You can put a 1976 Gravely engine on your chassis straight away, and yes you can add electric start but it gets a little pricey. 

You can also adapt a Honda or other modern engines with a special adapter and some work. Guthrie Repower [email protected]

Roger,


----------



## alguy

thank you for the help,i will keep posting on the resto


----------



## Gordsbrain

i have a question about the Gravely model 546 and model 5260... are parts available any wheres i am looking at a deal that includes one of each and 7 attachments for $1700 one of them runs and one does not as well as all attachments work ! is this a good deal ????


----------



## Beaner2u

Condition dictates a lot on value as does location. On the East Coast, around PA, Gravelys are plentiful. You can find most parts needed for a Gravely used on eBay, but there are risks buying used. Many new old stock parts are still available but pricy. 

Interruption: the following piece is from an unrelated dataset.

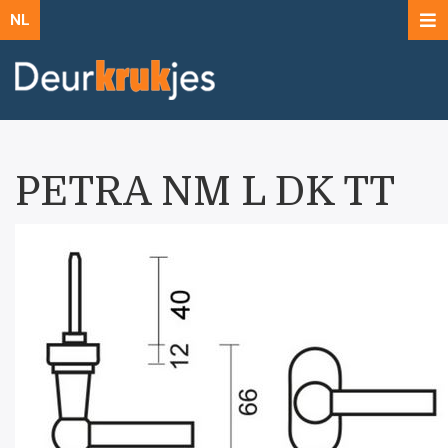
NL
PETRA NM L DK TT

Most of the parts in the 500 series will work in a 5000 series, except for the Swiftamatic differential and maybe the axles and wheel hubs. The 5000 may have a Quick Hitch for mounting attachments, but that hitch can be removed in order to mount older style attachments.

Roger,


----------



## rvineyard

*Different Models*

I have purhased a couple of Gravelys one is a 5260 and the other is a model L orange and white in color. The model L came with bush hog and sickle mower and the 5260 came with a tiller attatchment. I would like to know if the attatchments for the Model L will work with the 5260 or will I need some type of adapter?


----------